Metagene Profiling Analysis and Visualization
Project description
Metagene
Metagene Profiling Analysis and Visualization
This tool allows you to analyze metagene, the distribution of genomic features relative to gene regions (5'UTR, CDS, 3'UTR) and create publication-ready metagene profile plots.
Installation
Install metagene using pip:
pip install metagene
minimal python version requirement: 3.12
Quick Start
Command Line Interface
Basic metagene analysis using a built-in reference:
# Using built-in human genome reference (GRCh38)
metagene -i sites.tsv.gz -r GRCh38 --with-header -m 1,2,3 -w 5 \
-o output.tsv -s scores.tsv -p plot.png
Using a custom GTF file:
# Using custom GTF annotation
metagene -i sites.bed -g custom.gtf.gz -m 1,2,3 -w 5 \
-o output.tsv -s scores.tsv -p plot.png
Python API
from metagene import (
load_sites, load_reference, map_to_transcripts,
normalize_positions, plot_profile
)
# Load your genomic sites
sites_df = load_sites("sites.tsv.gz", with_header=True, meta_col_index=[0, 1, 2])
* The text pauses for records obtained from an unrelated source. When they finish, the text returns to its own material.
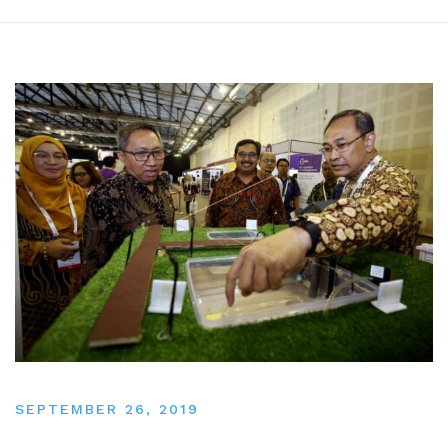
SEPTEMBER 26, 2019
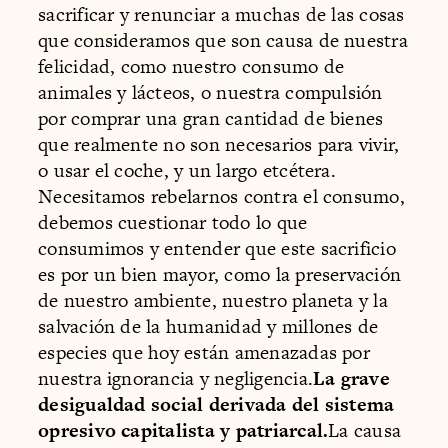
sacrificar y renunciar a muchas de las cosas
que consideramos que son causa de nuestra
felicidad, como nuestro consumo de
animales y lácteos, o nuestra compulsión
por comprar una gran cantidad de bienes
que realmente no son necesarios para vivir,
o usar el coche, y un largo etcétera.
Necesitamos rebelarnos contra el consumo,
debemos cuestionar todo lo que
consumimos y entender que este sacrificio
es por un bien mayor, como la preservación
de nuestro ambiente, nuestro planeta y la
salvación de la humanidad y millones de
especies que hoy están amenazadas por
nuestra ignorancia y negligencia.
La grave
desigualdad social derivada del sistema
opresivo capitalista y patriarcal.
La causa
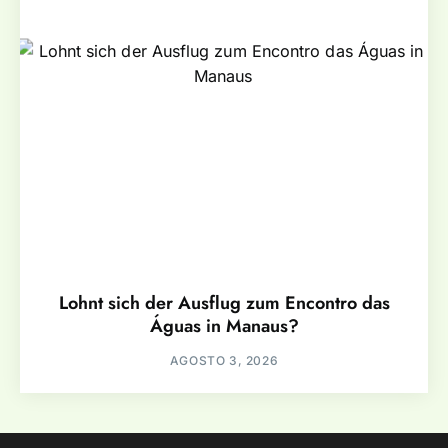
Lohnt sich der Ausflug zum Encontro das
Águas in Manaus?
AGOSTO 3, 2026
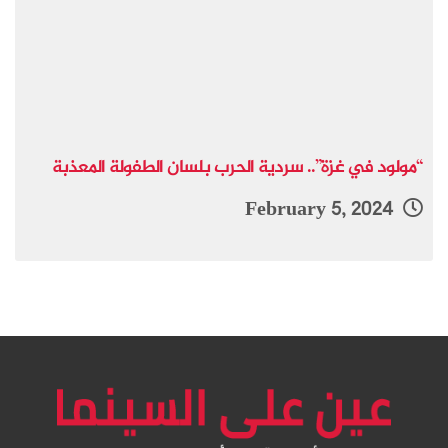
“مولود في غزة”.. سردية الحرب بلسان الطفولة المعذبة
February 5, 2024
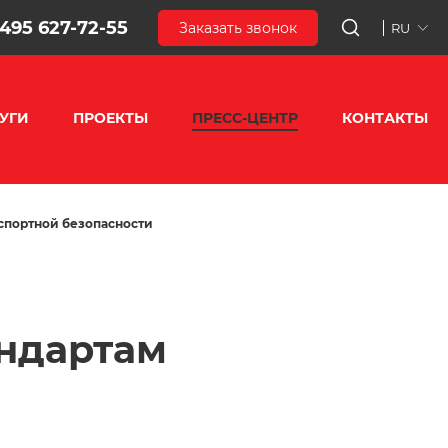
 495 627-72-55
Заказать звонок
RU
УГИ
ПРОЕКТЫ
ПРЕСС-ЦЕНТР
КОНТАКТЫ
спортной безопасности
андартам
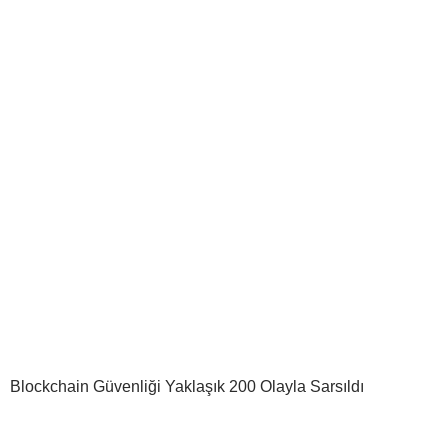
Blockchain Güvenliği Yaklaşık 200 Olayla Sarsıldı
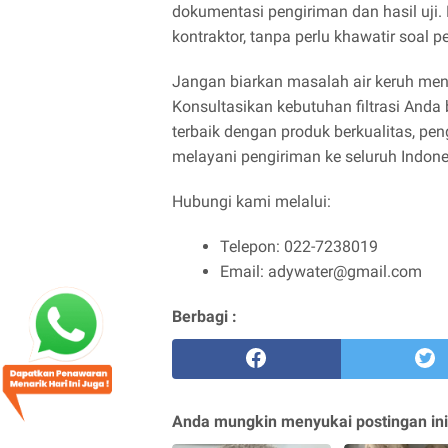
dokumentasi pengiriman dan hasil uji
kontraktor, tanpa perlu khawatir soal 
Jangan biarkan masalah air keruh me
Konsultasikan kebutuhan filtrasi Anda
terbaik dengan produk berkualitas, pe
melayani pengiriman ke seluruh Indon
Hubungi kami melalui:
Telepon: 022-7238019
Email: adywater@gmail.com
Berbagi :
Anda mungkin menyukai postingan ini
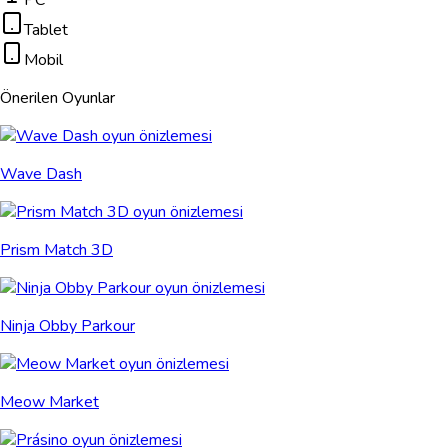
PC
Tablet
Mobil
Önerilen Oyunlar
Wave Dash
Prism Match 3D
Ninja Obby Parkour
Meow Market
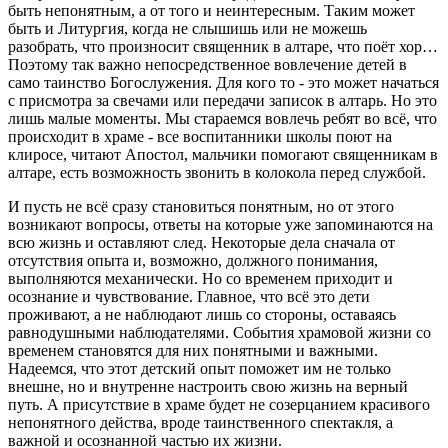
быть непонятным, а от того и неинтересным. Таким может
быть и Литургия, когда не слышишь или не можешь
разобрать, что произносит священник в алтаре, что поёт хор…
Поэтому так важно непосредственное вовлечение детей в
само таинство Богослужения. Для кого то - это может начаться
с присмотра за свечами или передачи записок в алтарь. Но это
лишь малые моменты. Мы стараемся вовлечь ребят во всё, что
происходит в храме - все воспитанники школы поют на
клиросе, читают Апостол, мальчики помогают священникам в
алтаре, есть возможность звонить в колокола перед службой.
И пусть не всё сразу становиться понятным, но от этого
возникают вопросы, ответы на которые уже запоминаются на
всю жизнь и оставляют след. Некоторые дела сначала от
отсутствия опыта и, возможно, должного понимания,
выполняются механически. Но со временем приходит и
осознание и чувствование. Главное, что всё это дети
проживают, а не наблюдают лишь со стороны, оставаясь
равнодушными наблюдателями. События храмовой жизни со
временем становятся для них понятными и важными.
Надеемся, что этот детский опыт поможет им не только
внешне, но и внутренне настроить свою жизнь на верный
путь. А присутствие в храме будет не созерцанием красивого
непонятного действа, вроде таинственного спектакля, а
важной и осознанной частью их жизни.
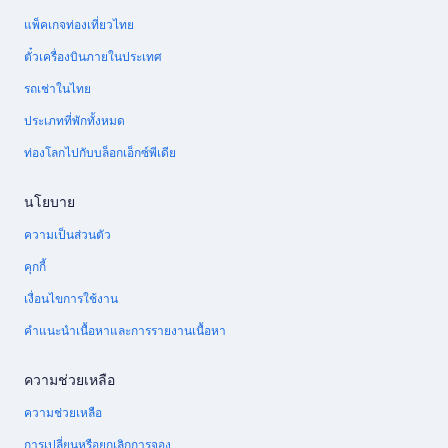
แพ็คเกจท่องเที่ยวไทย
ตั๋วเครื่องบินภายในประเทศ
รถเช่าในไทย
ประเภทที่พักทั้งหมด
ท่องโลกไปกับบล็อกเอ็กซ์พีเดีย
นโยบาย
ความเป็นส่วนตัว
คุกกี้
เงื่อนไขการใช้งาน
คำแนะนำเนื้อหาและการรายงานเนื้อหา
ความช่วยเหลือ
ความช่วยเหลือ
การเปลี่ยนหรือยกเลิกการจอง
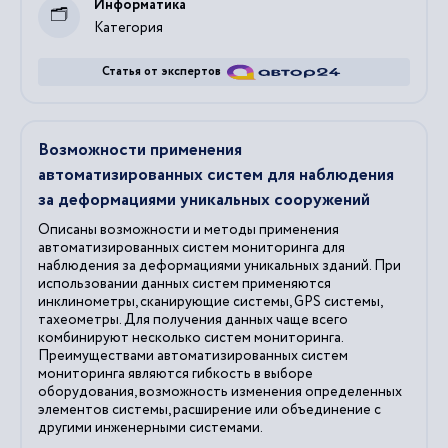
Информатика
Категория
Статья от экспертов
Возможности применения
автоматизированных систем для наблюдения
за деформациями уникальных сооружений
Описаны возможности и методы применения
автоматизированных систем мониторинга для
наблюдения за деформациями уникальных зданий. При
использовании данных систем применяются
инклинометры, сканирующие системы, GPS системы,
тахеометры. Для получения данных чаще всего
комбинируют несколько систем мониторинга.
Преимуществами автоматизированных систем
мониторинга являются гибкость в выборе
оборудования, возможность изменения определенных
элементов системы, расширение или объединение с
другими инженерными системами.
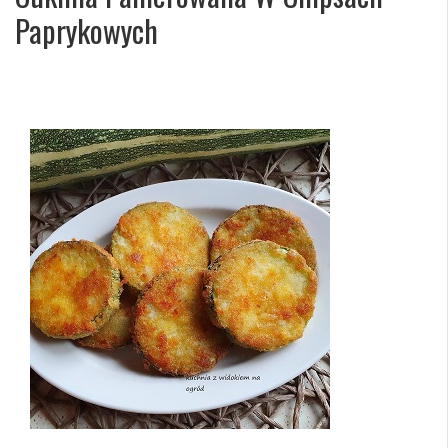
Paprykowych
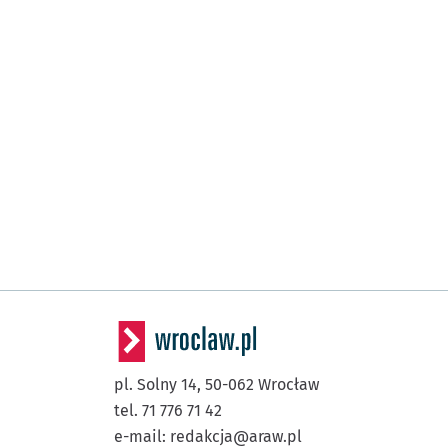
pl. Solny 14,
50-062
Wrocław
tel. 71 776 71 42
e-mail:
redakcja@araw.pl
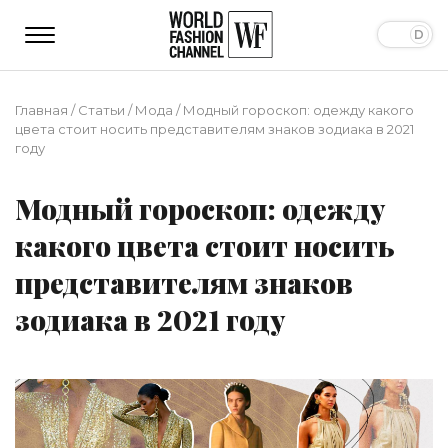
Главная
/
Статьи
/
Мода
/
Модный гороскоп: одежду какого
цвета стоит носить представителям знаков зодиака в 2021
году
Модный гороскоп: одежду
какого цвета стоит носить
представителям знаков
зодиака в 2021 году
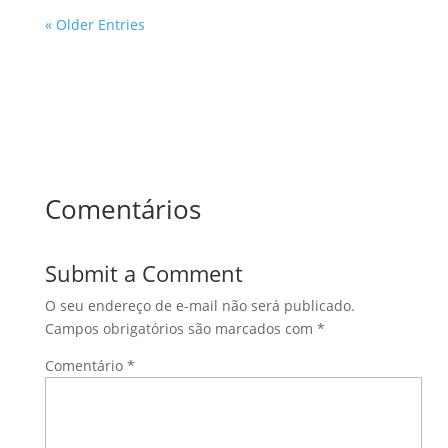
« Older Entries
Comentários
Submit a Comment
O seu endereço de e-mail não será publicado.
Campos obrigatórios são marcados com
*
Comentário
*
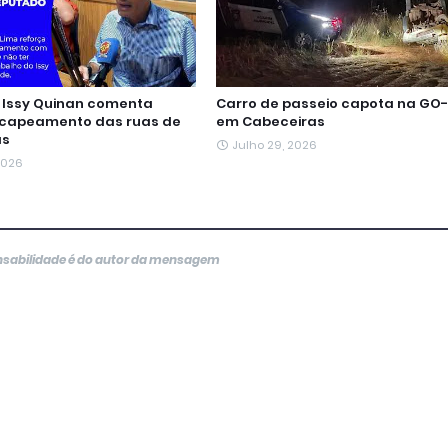
Issy Quinan comenta
Carro de passeio capota na GO-
ecapeamento das ruas de
em Cabeceiras
as
Julho 29, 2026
 2026
onsabilidade é do autor da mensagem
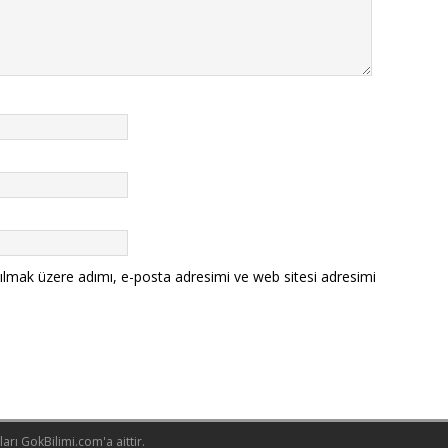
ılmak üzere adımı, e-posta adresimi ve web sitesi adresimi
rı GokBilimi.com'a aittir.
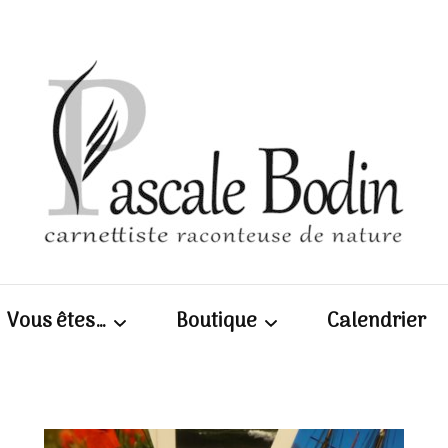
Pascal
Vous êtes…
Boutique
Calendrier
| Carn
Scolaires / enseignants
Calepins, cartes et
photos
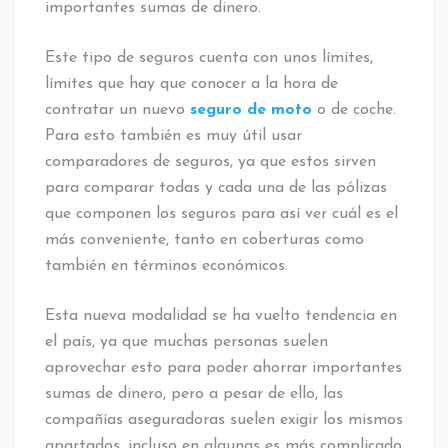
importantes sumas de dinero.
Este tipo de seguros cuenta con unos límites,
límites que hay que conocer a la hora de
contratar un nuevo
seguro de moto
o de coche.
Para esto también es muy útil usar
comparadores de seguros, ya que estos sirven
para comparar todas y cada una de las pólizas
que componen los seguros para así ver cuál es el
más conveniente, tanto en coberturas como
también en términos económicos.
Esta nueva modalidad se ha vuelto tendencia en
el país, ya que muchas personas suelen
aprovechar esto para poder ahorrar importantes
sumas de dinero, pero a pesar de ello, las
compañías aseguradoras suelen exigir los mismos
apartados, incluso en algunas es más complicado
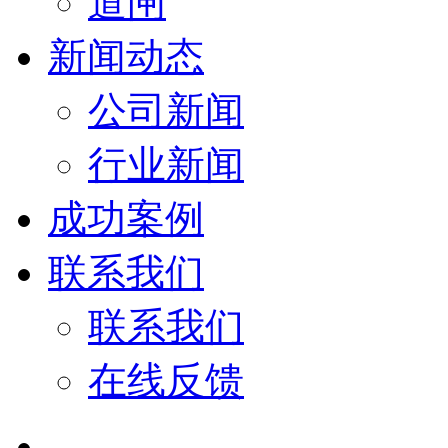
道闸
新闻动态
公司新闻
行业新闻
成功案例
联系我们
联系我们
在线反馈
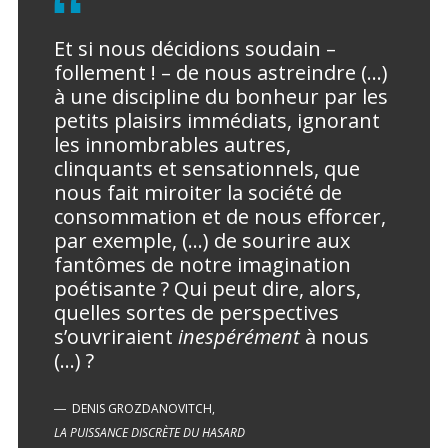
Et si nous décidions soudain –
follement ! – de nous astreindre (…)
à une discipline du bonheur par les
petits plaisirs immédiats, ignorant
les innombrables autres,
clinquants et sensationnels, que
nous fait miroiter la société de
consommation et de nous efforcer,
par exemple, (…) de sourire aux
fantômes de notre imagination
poétisante ? Qui peut dire, alors,
quelles sortes de perspectives
s’ouvriraient
inespérément
à nous
(…) ?
DENIS GROZDANOVITCH,
LA PUISSANCE DISCRÈTE DU HASARD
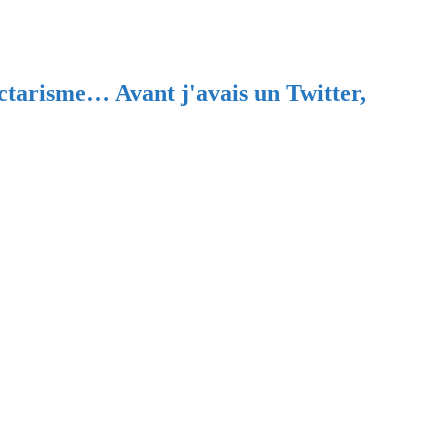
ectarisme… Avant j'avais un Twitter,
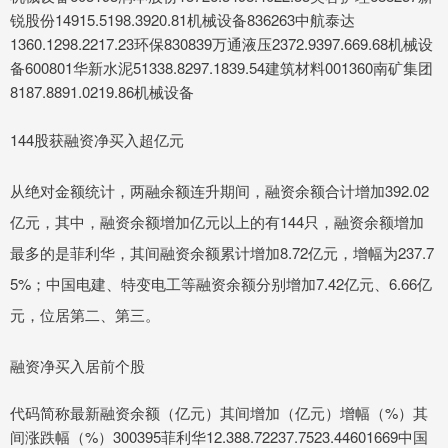
锐股份14915.5198.3920.81机械设备836263中航泰达
1360.1298.2217.23环保830839万通液压2372.9397.669.68机械设
备600801华新水泥51338.8297.1839.54建筑材料001360南矿集团
8187.8891.0219.86机械设备
144股获融资净买入超亿元
从绝对金额统计，两融余额连升期间，融资余额合计增加392.02
亿元，其中，融资余额增加亿元以上的有144只，融资余额增加
最多的是菲利华，其间融资余额累计增加8.72亿元，增幅为237.7
5%；中国电建、特变电工等融资余额分别增加7.42亿元、6.66亿
元，位居第二、第三。
融资净买入居前个股
代码简称最新融资余额（亿元）其间增加（亿元）增幅（%）其
间涨跌幅（%）300395菲利华12.388.72237.7523.44601669中国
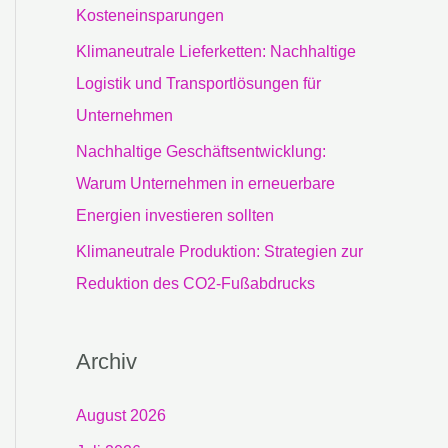
c
Kosteneinsparungen
h
Klimaneutrale Lieferketten: Nachhaltige
:
Logistik und Transportlösungen für
Unternehmen
Nachhaltige Geschäftsentwicklung:
Warum Unternehmen in erneuerbare
Energien investieren sollten
Klimaneutrale Produktion: Strategien zur
Reduktion des CO2-Fußabdrucks
Archiv
August 2026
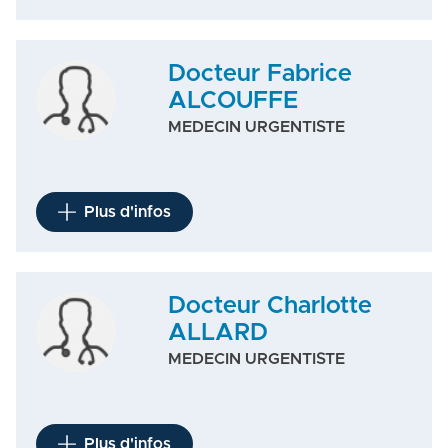
Docteur Fabrice
ALCOUFFE
MEDECIN URGENTISTE
Plus d'infos
Docteur Charlotte
ALLARD
MEDECIN URGENTISTE
Plus d'infos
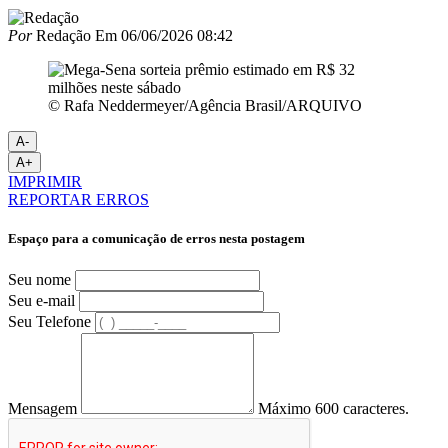
Por
Redação
Em
06/06/2026 08:42
© Rafa Neddermeyer/Agência Brasil/ARQUIVO
A-
A+
IMPRIMIR
REPORTAR ERROS
Espaço para a comunicação de erros nesta postagem
Seu nome
Seu e-mail
Seu Telefone
Mensagem
Máximo 600 caracteres.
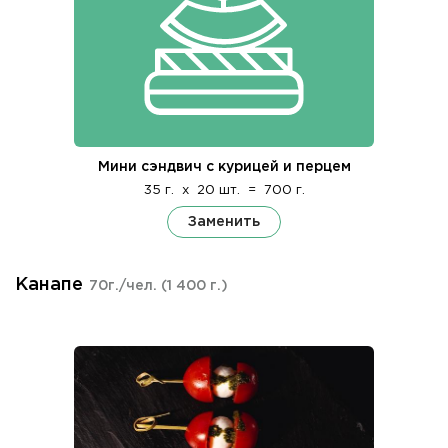
Мини сэндвич с курицей и перцем
35 г.
x
20 шт.
=
700 г.
Заменить
Канапе
70г./чел.
(1 400 г.)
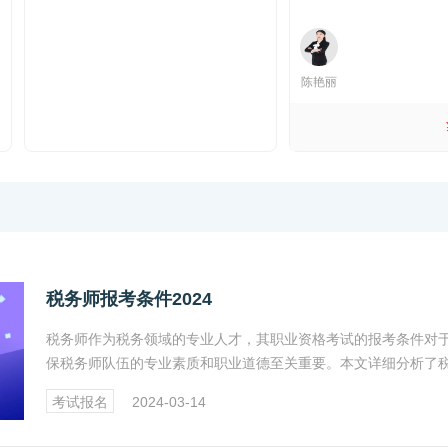
陈艳丽
398.00
¥
税务师报考条件2024
税务师作为税务领域的专业人才，其职业资格考试的报考条件对
保税务师队伍的专业素质和职业道德至关重要。本文详细分析了
师职业资格考试的报考条件，包括学历、工作经验等方面的要求
考试报名
2024-03-14
时指出不得报考的情形，具体请看以下正文。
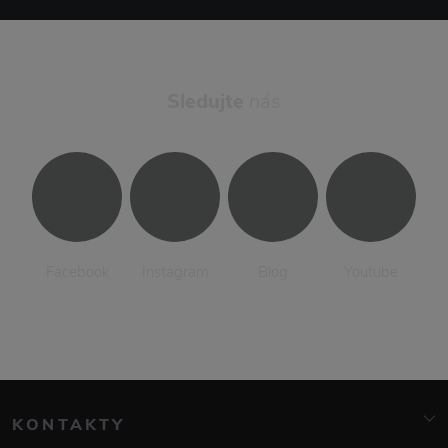
Sledujte
nás
Facebook
Instagram
Blog
Youtube
KONTAKTY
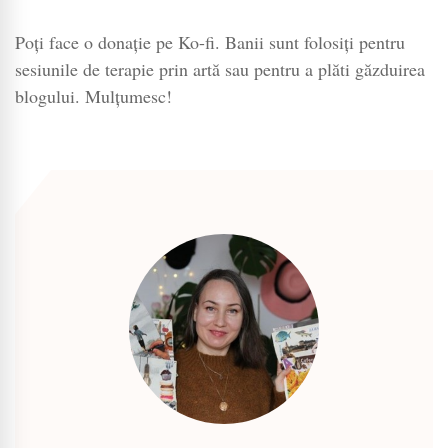
Poți face o donație pe Ko-fi. Banii sunt folosiți pentru
sesiunile de terapie prin artă sau pentru a plăti găzduirea
blogului. Mulțumesc!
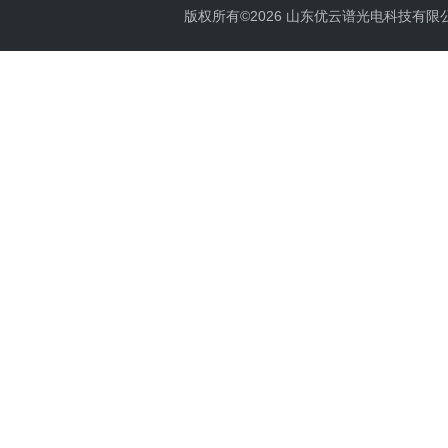
版权所有©2026 山东优云谱光电科技有限公司 Al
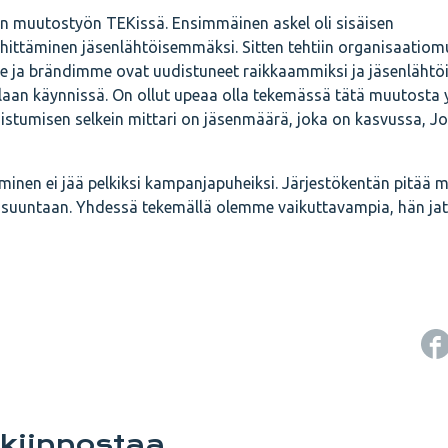
tten muutostyön TEKissä. Ensimmäinen askel oli sisäisen
ehittäminen jäsenlähtöisemmäksi. Sitten tehtiin organisaatiom
mme ja brändimme ovat uudistuneet raikkaammiksi ja jäsenlähtö
laan käynnissä. On ollut upeaa olla tekemässä tätä muutosta
istumisen selkein mittari on jäsenmäärä, joka on kasvussa, J
inen ei jää pelkiksi kampanjapuheiksi. Järjestökentän pitää 
uuntaan. Yhdessä tekemällä olemme vaikuttavampia, hän jat
 kiinnostaa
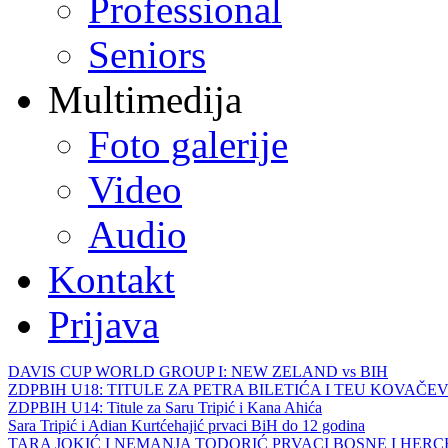
Professional
Seniors
Multimedija
Foto galerije
Video
Audio
Kontakt
Prijava
DAVIS CUP WORLD GROUP I: NEW ZELAND vs BIH
ZDPBIH U18: TITULE ZA PETRA BILETIĆA I TEU KOVAČEV
ZDPBIH U14: Titule za Saru Tripić i Kana Ahića
Sara Tripić i Adian Kurtćehajić prvaci BiH do 12 godina
TARA JOKIĆ I NEMANJA TODORIĆ PRVACI BOSNE I HER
# Load reference genome annotation
reference_df = load_reference("GRCh38") # or load_gtf("custom.gtf.gz")
# Perform metagene analysis
annotated_df = map_to_transcripts(sites_df, reference_df)
gene_bins, gene_stats, gene_splits = normalize_positions(
annotated_df, split_strategy="median", bin_number=100
)
# Generate plot
plot_profile(gene_bins, gene_splits, "metagene_plot.png")
print(f"Analyzed {gene_bins['count'].sum()} sites")
print(f"Gene splits - 5'UTR: {gene_splits[0]:.3f}, CDS: {gene_splits[1]:.3f}, 3'UTR: {gene_splits[2]:.3f}")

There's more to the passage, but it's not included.